RECORDS FOR PROCESSING -
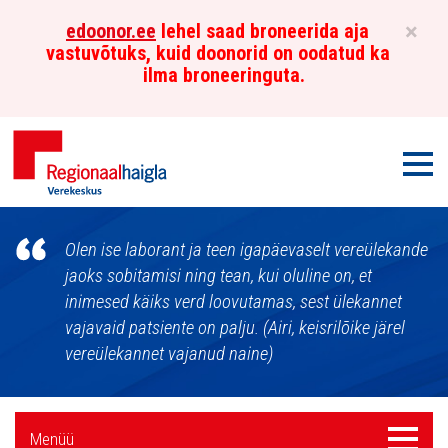
×
edoonor.ee
lehel saad broneerida aja
vastuvõtuks, kuid doonorid on oodatud ka
ilma broneeringuta.
Men
Põhja-
Olen ise laborant ja teen igapäevaselt vereülekande
Eesti
jaoks sobitamisi ning tean, kui oluline on, et
inimesed käiks verd loovutamas, sest ülekannet
Regionaalhaigla
vajavaid patsiente on palju. (Airi, keisrilõike järel
Verekeskus
vereülekannet vajanud naine)
Külgpaani
Menüü
Menüü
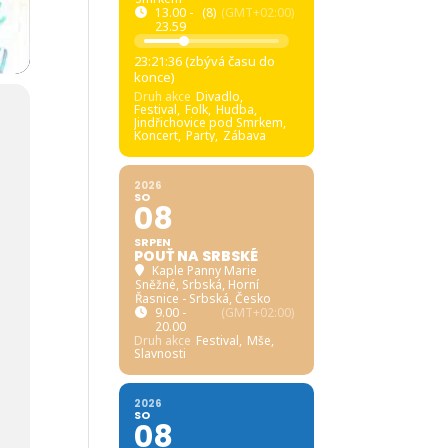
13.00 -
(8)
(GMT+02:00)
23.59
23:21:35 (zbývá času do
konce)
Druh akce
Divadlo,
Festival,
Folk,
Hudba,
Jindřichovice pod Smrkem,
Koncert,
Party,
Zábava
2026
SO
08
SRPEN
POUŤ NA SRBSKÉ
Kaple Panny Marie
Sněžné, Srbská
, Horní
Řasnice - Srbská, Česko
9.00 -
(GMT+02:00)
20.00
Druh akce
Festival,
Mše,
Slavnosti
2026
SO
08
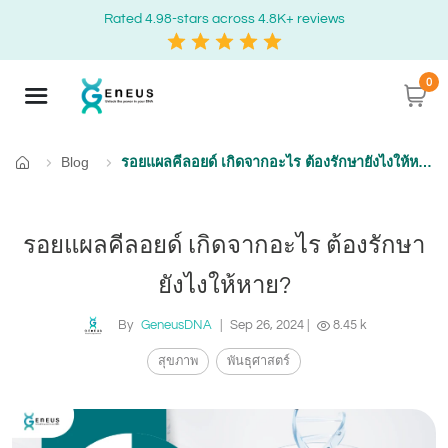
Rated 4.98-stars across 4.8K+ reviews
0
Blog
รอยแผลคีลอยด์ เกิดจากอะไร ต้องรักษายังไงให้หาย?
Home
รอยแผลคีลอยด์ เกิดจากอะไร ต้องรักษา
ยังไงให้หาย?
By
GeneusDNA
|
Sep 26, 2024
|
8.45 k
สุขภาพ
พันธุศาสตร์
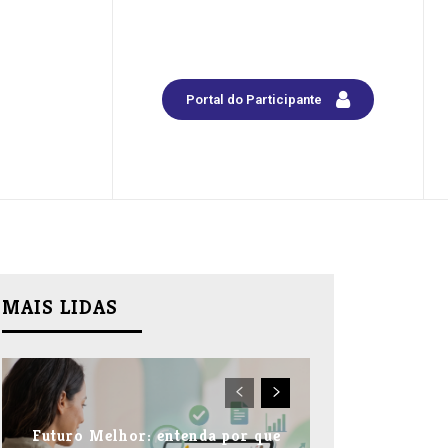
Portal do Participante
MAIS LIDAS
Futuro Melhor: entenda por que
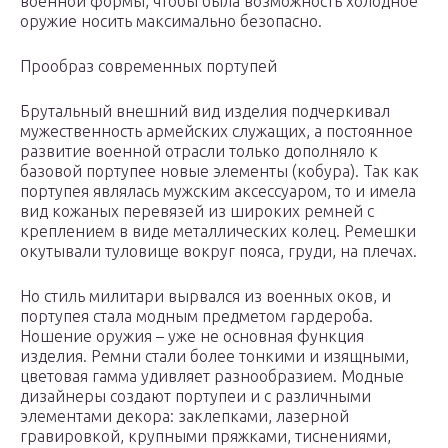
военной формы, чтобы была возможность холодное
оружие носить максимально безопасно.
Прообраз современных портупей
Брутальный внешний вид изделия подчеркивал
мужественность армейских служащих, а постоянное
развитие военной отрасли только дополняло к
базовой портупее новые элементы (кобура). Так как
портупея являлась мужским аксессуаром, то и имела
вид кожаных перевязей из широких ремней с
креплением в виде металлических колец. Ремешки
окутывали туловище вокруг пояса, груди, на плечах.
Но стиль милитари вырвался из военных оков, и
портупея стала модным предметом гардероба.
Ношение оружия – уже не основная функция
изделия. Ремни стали более тонкими и изящными,
цветовая гамма удивляет разнообразием. Модные
дизайнеры создают портупеи и с различными
элементами декора: заклепками, лазерной
гравировкой, крупными пряжками, тиснениями,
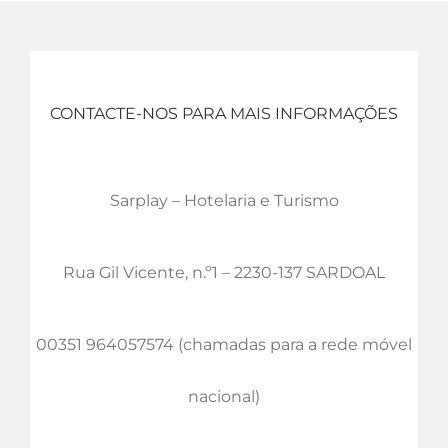
CONTACTE-NOS PARA MAIS INFORMAÇÕES
Sarplay – Hotelaria e Turismo
Rua Gil Vicente, n.º1 – 2230-137 SARDOAL
00351 964057574 (chamadas para a rede móvel
nacional)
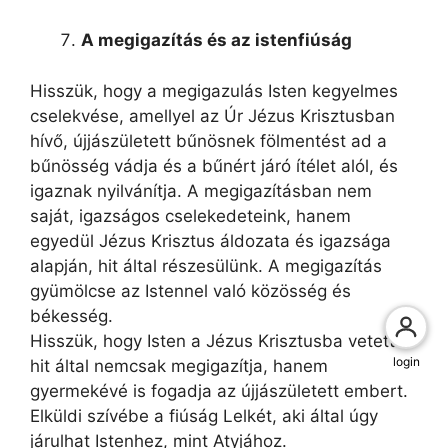
A megigazítás és az istenfiúság
Hisszük, hogy a megigazulás Isten kegyelmes
cselekvése, amellyel az Úr Jézus Krisztusban
hívő, újjászületett bűnösnek fölmentést ad a
bűnösség vádja és a bűnért járó ítélet alól, és
igaznak nyilvánítja. A megigazításban nem
saját, igazságos cselekedeteink, hanem
egyedül Jézus Krisztus áldozata és igazsága
alapján, hit által részesülünk. A megigazítás
gyümölcse az Istennel való közösség és
békesség.
Hisszük, hogy Isten a Jézus Krisztusba vetett
login
hit által nemcsak megigazítja, hanem
gyermekévé is fogadja az újjászületett embert.
Elküldi szívébe a fiúság Lelkét, aki által úgy
járulhat Istenhez, mint Atyjához.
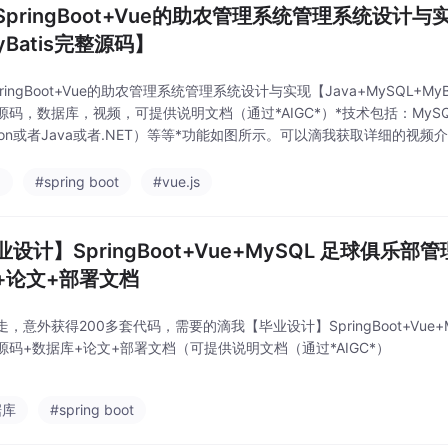
SpringBoot+Vue的助农管理系统管理系统设计与实
yBatis完整源码】
ringBoot+Vue的助农管理系统管理系统设计与实现【Java+MySQL+M
码，数据库，视频，可提供说明文档（通过*AIGC*）*技术包括：MySQL、V
thon或者Java或者.NET）等等*功能如图所示。可以滴我获取详细的视频
a
#spring boot
#vue.js
业设计】SpringBoot+Vue+MySQL 足球俱乐
+论文+部署文档
，意外获得200多套代码，需要的滴我【毕业设计】SpringBoot+Vue+
源码+数据库+论文+部署文档（可提供说明文档（通过*AIGC*）
据库
#spring boot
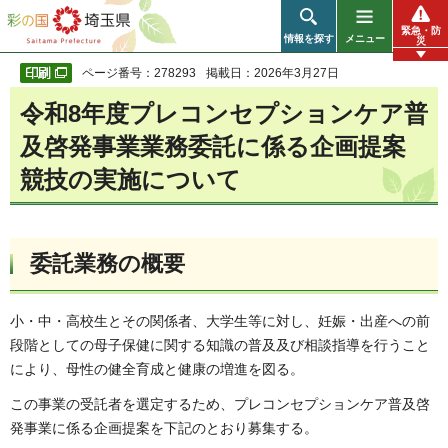
彩の国 埼玉県
緊急・防
情報を探す
メニュー
災
ページ番号：278293
掲載日：2026年3月27日
令和8年度プレコンセプションケア普
及啓発事業業務委託に係る企画提案
競技の実施について
委託業務の概要
小・中・高校生とその関係者、大学生等に対し、妊娠・出産への前
段階としての母子保健に関する知識の普及及び相談指導を行うこと
により、母性の健全育成と健康の増進を図る。
この事業の受託者を選定するため、プレコンセプションケア普及啓
発事業に係る企画提案を下記のとおり募集する。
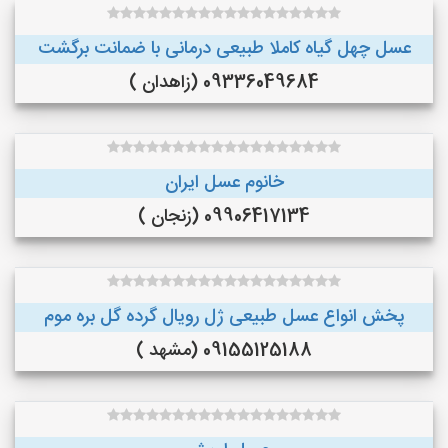
عسل چهل گیاه کاملا طبیعی درمانی با ضمانت برگشت
09336049684 (زاهدان )
خانوم عسل ایران
09906417134 (زنجان )
پخش انواع عسل طبیعی ژل رویال گرده گل بره موم
09155125188 (مشهد )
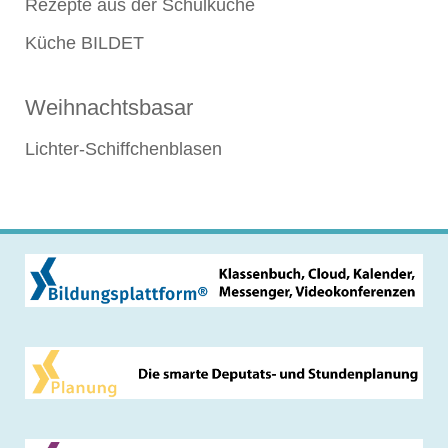
Rezepte aus der Schulküche
Küche BILDET
Weihnachtsbasar
Lichter-Schiffchenblasen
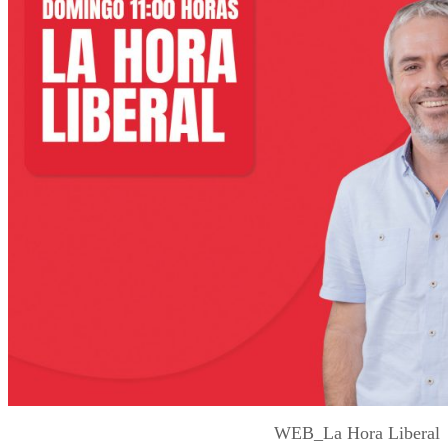
WEB_La Hora Liberal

TASK ITEM -
Every line of the listing above that contains "Srbská" is to be copied.

OUTPUT OF THE EXERCISE -
Sněžné, Srbská
Řasnice - Srbská, Česko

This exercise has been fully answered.